The following is a sample of the reactions from the international community, the parties to Syria's six-year-old civil war and victims of the chemical attack.
A spokesman for Vladimir Putin said the strike "deals a significant blow to the Russia-U.S. relations, which are already in a deplorable shape," and poses a "serious obstacle" for creating an international coalition against terrorism. The Kremlin responded by suspending a crucial line of communication with the U.S. set up in 2015 to prevent confrontations in Syria's crowded skies.
Syrian President Bashar Assad's office denounced the U.S. strike as "reckless, irresponsible behavior." The Syrian military called the attack a "blatant aggression" that would undermine Syria's "fight against terrorism." The government refers to all groups fighting against it, including mainstream rebels, as terrorists.

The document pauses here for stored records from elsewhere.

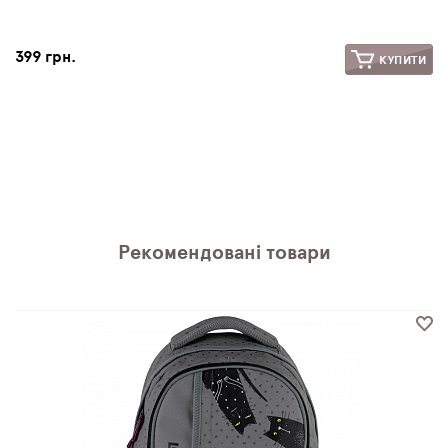
399 грн.
КУПИТИ
Рекомендовані товари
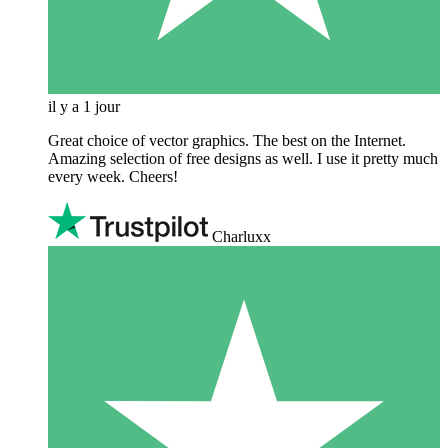
il y a 1 jour
Great choice of vector graphics. The best on the Internet.
Amazing selection of free designs as well. I use it pretty much
every week. Cheers!
Charluxx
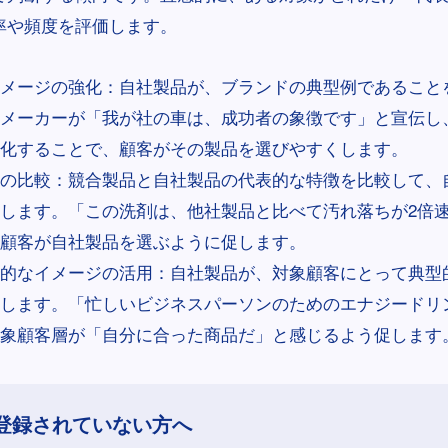
率や頻度を評価します。
メージの強化：自社製品が、ブランドの典型例であること
メーカーが「我が社の車は、成功者の象徴です」と宣伝し
化することで、顧客がその製品を選びやすくします。
の比較：競合製品と自社製品の代表的な特徴を比較して、
します。「この洗剤は、他社製品と比べて汚れ落ちが2倍
顧客が自社製品を選ぶように促します。
的なイメージの活用：自社製品が、対象顧客にとって典型
します。「忙しいビジネスパーソンのためのエナジードリ
象顧客層が「自分に合った商品だ」と感じるよう促します
登録されていない方へ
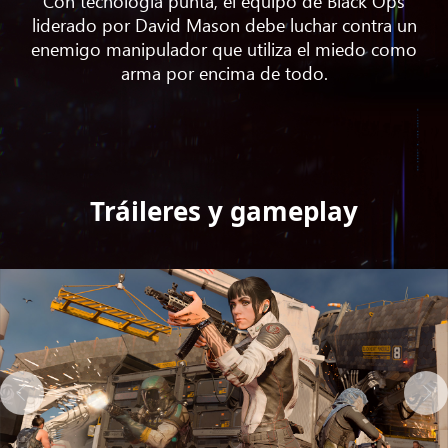
Con tecnología punta, el equipo de Black Ops
liderado por David Mason debe luchar contra un
enemigo manipulador que utiliza el miedo como
arma por encima de todo.
Tráileres y gameplay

Jamil al-Saleh, a rebel commander in the central Hama province, called for more strikes, saying "Bashar's regime only understands force." He said he hoped the missile attack "is a turning point and not a passing thing." The Syrian Coalition, an opposition group, said the U.S. attack puts an end to an age of "impunity" and should herald the start of a larger campaign.
CHEMICAL ATTACK VICTIMS
The victims of Tuesday's chemical attack in the northern town of Khan Sheikhoun, which killed more than 80 people and wounded dozens more, welcomed the strike but said they feared it would be a one-off. Alaa Alyousef, a 27-year-old survivor, called for a no-fly zone to protect civilians, saying that confining the strikes to one air base was merely an "anesthetic." Khaled al-Khaled, 45, who is struggling to recover from the attack, said he rejects foreign intervention in Syria, but that "the regime has forced us to join hands with enemies... No one is supporting the Syrian people. Only God is on our side."
A foreign ministry official praised "the courageous decision by U.S. President Donald Trump to respond to the (Syrian) regime's crimes against its people in light of the failure of the international community to stop the regime from brutalizing its people." Saudi Arabia is a leading supporter of the rebels fighting to overthrow Assad.

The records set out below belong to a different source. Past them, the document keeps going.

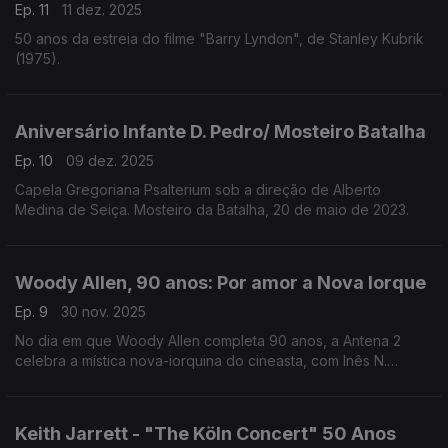
Ep. 11
11 dez. 2025
50 anos da estreia do filme "Barry Lyndon", de Stanley Kubrik
(1975).
Aniversário Infante D. Pedro/ Mosteiro Batalha
Ep. 10
09 dez. 2025
Capela Gregoriana Psalterium sob a direção de Alberto
Medina de Seiça. Mosteiro da Batalha, 20 de maio de 2023.
Woody Allen, 90 anos: Por amor a Nova Iorque
Ep. 9
30 nov. 2025
No dia em que Woody Allen completa 90 anos, a Antena 2
celebra a mística nova-iorquina do cineasta, com Inês N.
Lourenço a percorrer os filmes, motivos e idiossincrasias
dessa figura singular no panorama norte-americano.
Keith Jarrett - "The Köln Concert" 50 Anos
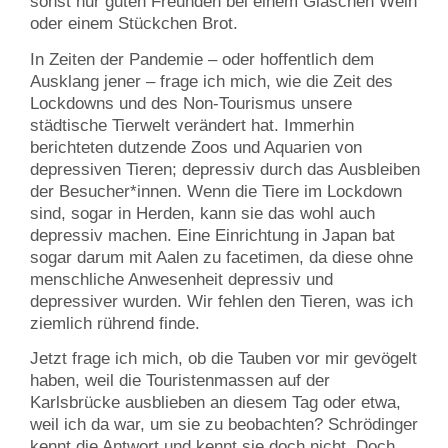
sonst nur guten Freunden bei einem Gläschen Wein
oder einem Stückchen Brot.
In Zeiten der Pandemie – oder hoffentlich dem
Ausklang jener – frage ich mich, wie die Zeit des
Lockdowns und des Non-Tourismus unsere
städtische Tierwelt verändert hat. Immerhin
berichteten dutzende Zoos und Aquarien von
depressiven Tieren; depressiv durch das Ausbleiben
der Besucher*innen. Wenn die Tiere im Lockdown
sind, sogar in Herden, kann sie das wohl auch
depressiv machen. Eine Einrichtung in Japan bat
sogar darum mit Aalen zu facetimen, da diese ohne
menschliche Anwesenheit depressiv und
depressiver wurden. Wir fehlen den Tieren, was ich
ziemlich rührend finde.
Jetzt frage ich mich, ob die Tauben vor mir gevögelt
haben, weil die Touristenmassen auf der
Karlsbrücke ausblieben an diesem Tag oder etwa,
weil ich da war, um sie zu beobachten? Schrödinger
kennt die Antwort und kennt sie doch nicht. Doch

Foreign Minister Mevlut Cavusoglu expressed Turkey's support for the U.S. strike. "This regime must be removed from leading Syria as soon as possible and the best way to do that is by starting the transitional process," he said. Pointing to Assad's "continuing crimes against humanity," he also warned of further refugee flows from the conflict.

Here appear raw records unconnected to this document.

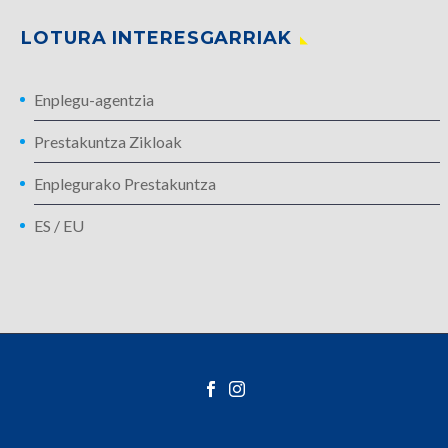
LOTURA INTERESGARRIAK
Enplegu-agentzia
Prestakuntza Zikloak
Enplegurako Prestakuntza
ES
/
EU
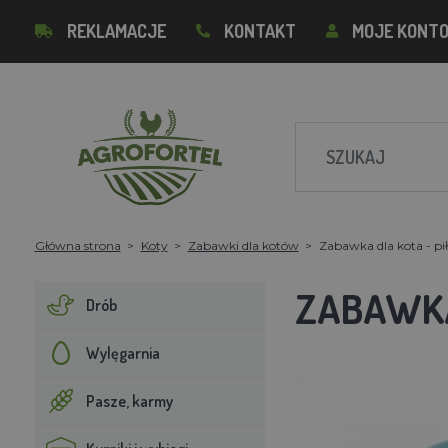
REKLAMACJE
KONTAKT
MOJE KONT
Główna strona
Koty
Zabawki dla kotów
Zabawka dla kota - pi
ZABAWKA
Drób
Wylęgarnia
Pasze, karmy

Iranian Foreign Ministry spokesman Bahram Ghasemi said the U.S. strike was "dangerous, destructive and violates the principles of international law," adding that it would "not only complicate the situation in Syria but in the entire region." Iran is a key ally of Assad.
The British government said it was informed in advance about the U.S. missile strikes, and firmly supports the American action. Prime Minister Theresa May's office called it "an appropriate response to the barbaric chemical weapons attack launched by the Syrian regime," saying it was "intended to deter further attacks."
French President Francois Hollande said the strikes were a response to the chemical attack, and planned an emergency defense meeting to discuss next steps in Syria. France has long called for Assad's departure, but French diplomats have pushed this week for resumed peace talks instead of international intervention. French Foreign Minister Jean-Marc Ayrault said the U.S. bombing was a warning to Assad's allies Russia and Iran.
Italy said the U.S. strikes on Syria were "proportionate" given the "war crimes" committed by the Assad government in using chemical weapons against its own people. It said the U.S. strikes would serve as a deterrent for any possible future chemical attacks. The country's largest opposition group, the anti-establishment 5-Star Movement, condemned the U.S. attack and demanded Italy not get drawn in. The opposition center-right Northern League party called the strikes a "gift to ISIS," the Islamic State group.
President Reuven Rivlin said the U.S. strike on Syria was an "appropriate response" to the "unthinkable brutality" of the chemical attack. He said the U.S. "serves as an example to the entire free world" in supporting steps to end atrocities in Syria. Prime Minister Benjamin Netanyahu and Defense Minister Avigdor Lieberman also welcomed the strikes.